Most clients pay fee-only or an hourly rate. The size and complexity of the client’s wealth management and financial and retirement planning determine that fee.
Some clients pay a commission, mainly those with smaller accounts, i.e., Roth IRAs, some public-school teachers with 403b retirement accounts, or parents or grandparents who set up a 529 college savings plan.
The first introductory and fact-finding appointment can be in-person or by phone. The next meeting where I provide my recommendations should be in-person. (For the time being, telephone, Zoom, and email are replacing some in-person meetings.)
Subsequent meetings during which we monitor your progress and investments can be done in-person or by phone, email, Zoom, or Skype – or, more likely, a combination of these meeting types.
As a professional financial advisor for 30 years, I build custom portfolios, trusts, and retirement plans for individuals, couples, families, and groups. I can access thousands of mutual funds, exchange-traded-funds (ETFs), stocks, bonds, retirement plans, life insurance programs, and annuities.
Psychologist Daniel Kahneman was awarded for pointing out what some of us intuitively knew already: people dislike losing money more than they like making money. Aversion to financial loss is one reason I give each of my new clients a risk tolerance questionnaire to complete. For you would not want a portfolio that is 80% in stocks which might lose 30% in a bad year when your risk score indicates you would sell everything if it dropped even 5%.
Disdain for loss can also hinder a client from wanting a portfolio at all for feat it might not grow fast enough to reach one’s fiscal goals. As a financial advisor I need to alert my clients to possible pratfalls and provide them with solutions: save more, take more risk, diversify more, depending on each client’s individual situation.
Risk Profiling System
My risk tolerance profiling system generates a personalized assessment of an individual’s risk tolerance. It provides an opportunity to gauge if their current investments are too hot or too cold.
The evaluation consists of two-time horizon questions and six risk tolerance questions. It only takes a few minutes to complete. Upon completion, you receive a detailed report that includes your risk tolerance score.

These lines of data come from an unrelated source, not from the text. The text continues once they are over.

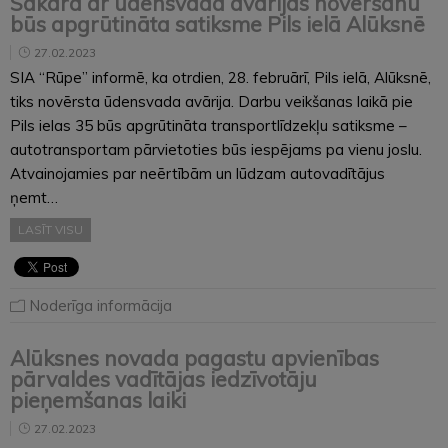
Sakarā ar ūdensvada avārijas novēršanu
būs apgrūtināta satiksme Pils ielā Alūksnē
27.02.2023
SIA “Rūpe” informē, ka otrdien, 28. februārī, Pils ielā, Alūksnē,
tiks novērsta ūdensvada avārija. Darbu veikšanas laikā pie
Pils ielas 35 būs apgrūtināta transportlīdzekļu satiksme –
autotransportam pārvietoties būs iespējams pa vienu joslu.
Atvainojamies par neērtībām un lūdzam autovadītājus
ņemt…
LASĪT VISU
Noderīga informācija
Alūksnes novada pagastu apvienības
pārvaldes vadītājas iedzīvotāju
pieņemšanas laiki
27.02.2023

After you receive your score, I can transfer it to an asset allocation mapping system to convert your score to a portfolio. I then use fi360’s proposal report to compare your current assets to the portfolio generated from your risk tolerance score.
*Diversification, rebalancing, and asset allocation strategies do not assure a profit or protect against loss. These are the opinions of financial advisor Tim Hayes and not necessarily those of Cambridge Investment Research. They are for informational purposes only and should not be construed or acted upon as individualized investment advice.